[Start of Attachment]
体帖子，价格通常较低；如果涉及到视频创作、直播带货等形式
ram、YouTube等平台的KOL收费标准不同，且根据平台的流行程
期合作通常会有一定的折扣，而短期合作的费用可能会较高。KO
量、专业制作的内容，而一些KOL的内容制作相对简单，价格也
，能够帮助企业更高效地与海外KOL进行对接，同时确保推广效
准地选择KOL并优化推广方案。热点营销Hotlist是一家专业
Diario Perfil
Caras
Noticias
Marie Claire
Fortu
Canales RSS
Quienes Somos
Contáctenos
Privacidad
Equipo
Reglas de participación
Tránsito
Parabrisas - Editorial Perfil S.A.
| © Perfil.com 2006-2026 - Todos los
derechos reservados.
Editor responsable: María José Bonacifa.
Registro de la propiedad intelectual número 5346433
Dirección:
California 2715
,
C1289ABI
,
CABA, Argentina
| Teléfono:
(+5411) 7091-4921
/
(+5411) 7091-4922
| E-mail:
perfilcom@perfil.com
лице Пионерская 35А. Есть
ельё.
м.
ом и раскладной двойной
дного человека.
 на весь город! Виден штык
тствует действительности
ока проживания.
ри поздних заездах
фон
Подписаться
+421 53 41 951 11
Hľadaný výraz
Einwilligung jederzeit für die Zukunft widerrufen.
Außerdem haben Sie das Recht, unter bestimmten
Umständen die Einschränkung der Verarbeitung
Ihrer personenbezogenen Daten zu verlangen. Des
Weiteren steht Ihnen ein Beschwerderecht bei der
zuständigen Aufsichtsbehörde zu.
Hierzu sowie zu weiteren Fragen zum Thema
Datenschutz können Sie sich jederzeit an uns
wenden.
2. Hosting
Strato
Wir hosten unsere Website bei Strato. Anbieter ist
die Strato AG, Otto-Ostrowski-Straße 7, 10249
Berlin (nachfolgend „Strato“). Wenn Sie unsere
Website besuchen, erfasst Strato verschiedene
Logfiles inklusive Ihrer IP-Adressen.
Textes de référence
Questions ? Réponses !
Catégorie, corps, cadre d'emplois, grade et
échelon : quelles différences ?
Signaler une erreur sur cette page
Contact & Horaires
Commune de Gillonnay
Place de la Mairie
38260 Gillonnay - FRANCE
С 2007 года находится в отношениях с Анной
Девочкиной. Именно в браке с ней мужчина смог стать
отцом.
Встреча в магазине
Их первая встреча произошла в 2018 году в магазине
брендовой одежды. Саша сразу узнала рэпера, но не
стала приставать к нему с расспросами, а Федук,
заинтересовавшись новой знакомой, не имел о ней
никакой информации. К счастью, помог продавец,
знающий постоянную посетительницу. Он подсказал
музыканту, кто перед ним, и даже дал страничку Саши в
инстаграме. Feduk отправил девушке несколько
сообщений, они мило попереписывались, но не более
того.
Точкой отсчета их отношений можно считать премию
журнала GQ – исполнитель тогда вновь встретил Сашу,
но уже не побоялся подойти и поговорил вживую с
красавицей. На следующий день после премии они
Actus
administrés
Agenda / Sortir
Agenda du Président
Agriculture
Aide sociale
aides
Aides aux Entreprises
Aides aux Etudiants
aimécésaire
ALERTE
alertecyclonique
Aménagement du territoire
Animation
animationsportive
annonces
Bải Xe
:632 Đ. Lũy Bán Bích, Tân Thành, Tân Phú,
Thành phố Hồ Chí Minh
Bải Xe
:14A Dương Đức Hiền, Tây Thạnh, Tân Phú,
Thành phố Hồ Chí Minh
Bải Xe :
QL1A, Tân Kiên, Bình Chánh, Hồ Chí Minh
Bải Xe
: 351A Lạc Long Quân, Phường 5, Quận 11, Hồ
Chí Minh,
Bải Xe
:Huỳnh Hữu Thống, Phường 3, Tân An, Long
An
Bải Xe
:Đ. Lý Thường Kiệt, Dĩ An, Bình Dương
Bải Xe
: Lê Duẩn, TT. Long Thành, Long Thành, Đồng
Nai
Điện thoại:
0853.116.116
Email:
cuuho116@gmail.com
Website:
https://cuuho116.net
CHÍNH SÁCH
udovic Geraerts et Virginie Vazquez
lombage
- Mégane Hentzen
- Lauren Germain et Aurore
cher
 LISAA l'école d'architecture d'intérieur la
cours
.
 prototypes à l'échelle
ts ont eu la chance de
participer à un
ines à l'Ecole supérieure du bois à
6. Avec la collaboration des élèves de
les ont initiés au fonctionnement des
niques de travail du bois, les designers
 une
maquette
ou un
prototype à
[End of Attachment]
*WHAT THE TASK REQUIRES*: Would you repeat each line above exactly as it stands?

*ANSWER BOX*:
体帖子，价格通常较低；如果涉及到视频创作、直播带货等形式
ram、YouTube等平台的KOL收费标准不同，且根据平台的流行程
期合作通常会有一定的折扣，而短期合作的费用可能会较高。KO
量、专业制作的内容，而一些KOL的内容制作相对简单，价格也
，能够帮助企业更高效地与海外KOL进行对接，同时确保推广效
准地选择KOL并优化推广方案。热点营销Hotlist是一家专业
Diario Perfil
Caras
Noticias
Marie Claire
Fortu
Canales RSS
Quienes Somos
Contáctenos
Privacidad
Equipo
Reglas de participación
Tránsito
Parabrisas - Editorial Perfil S.A.
| © Perfil.com 2006-2026 - Todos los
derechos reservados.
Editor responsable: María José Bonacifa.
Registro de la propiedad intelectual número 5346433
Dirección:
California 2715
,
C1289ABI
,
CABA, Argentina
| Teléfono:
(+5411) 7091-4921
/
(+5411) 7091-4922
| E-mail:
perfilcom@perfil.com
лице Пионерская 35А. Есть
ельё.
м.
ом и раскладной двойной
дного человека.
 на весь город! Виден штык
тствует действительности
ока проживания.
ри поздних заездах
фон
Подписаться
+421 53 41 951 11
Hľadaný výraz
Einwilligung jederzeit für die Zukunft widerrufen.
Außerdem haben Sie das Recht, unter bestimmten
Umständen die Einschränkung der Verarbeitung
Ihrer personenbezogenen Daten zu verlangen. Des
Weiteren steht Ihnen ein Beschwerderecht bei der
zuständigen Aufsichtsbehörde zu.
Hierzu sowie zu weiteren Fragen zum Thema
Datenschutz können Sie sich jederzeit an uns
wenden.
2. Hosting
Strato
Wir hosten unsere Website bei Strato. Anbieter ist
die Strato AG, Otto-Ostrowski-Straße 7, 10249
Berlin (nachfolgend „Strato“). Wenn Sie unsere
Website besuchen, erfasst Strato verschiedene
Logfiles inklusive Ihrer IP-Adressen.
Textes de référence
Questions ? Réponses !
Catégorie, corps, cadre d'emplois, grade et
échelon : quelles différences ?
Signaler une erreur sur cette page
Contact & Horaires
Commune de Gillonnay
Place de la Mairie
38260 Gillonnay - FRANCE
С 2007 года находится в отношениях с Анной
Девочкиной. Именно в браке с ней мужчина смог стать
отцом.
Встреча в магазине
Их первая встреча произошла в 2018 году в магазине
брендовой одежды. Саша сразу узнала рэпера, но не
стала приставать к нему с расспросами, а Федук,
заинтересовавшись новой знакомой, не имел о ней
никакой информации. К счастью, помог продавец,
знающий постоянную посетительницу. Он подсказал
музыканту, кто перед ним, и даже дал страничку Саши в
инстаграме. Feduk отправил девушке несколько
сообщений, они мило попереписывались, но не более
того.
Точкой отсчета их отношений можно считать премию
журнала GQ – исполнитель тогда вновь встретил Сашу,
но уже не побоялся подойти и поговорил вживую с
красавицей. На следующий день после премии они
Actus
administrés
Agenda / Sortir
Agenda du Président
Agriculture
Aide sociale
aides
Aides aux Entreprises
Aides aux Etudiants
aimécésaire
ALERTE
alertecyclonique
Aménagement du territoire
Animation
animationsportive
annonces
Bải Xe
:632 Đ. Lũy Bán Bích, Tân Thành, Tân Phú,
Thành phố Hồ Chí Minh
Bải Xe
:14A Dương Đức Hiền, Tây Thạnh, Tân Phú,
Thành phố Hồ Chí Minh
Bải Xe :
QL1A, Tân Kiên, Bình Chánh, Hồ Chí Minh
Bải Xe
: 351A Lạc Long Quân, Phường 5, Quận 11, Hồ
Chí Minh,
Bải Xe
:Huỳnh Hữu Thống, Phường 3, Tân An, Long
An
Bải Xe
:Đ. Lý Thường Kiệt, Dĩ An, Bình Dương
Bải Xe
: Lê Duẩn, TT. Long Thành, Long Thành, Đồng
Nai
Điện thoại:
0853.116.116
Email:
cuuho116@gmail.com
Website:
https://cuuho116.net
CHÍNH SÁCH
udovic Geraerts et Virginie Vazquez
lombage
- Mégane Hentzen
- Lauren Germain et Aurore
cher
 LISAA l'école d'architecture d'intérieur la
cours
.
 prototypes à l'échelle
ts ont eu la chance de
participer à un
ines à l'Ecole supérieure du bois à
6. Avec la collaboration des élèves de
les ont initiés au fonctionnement des
niques de travail du bois, les designers
 une
maquette
ou un
prototype à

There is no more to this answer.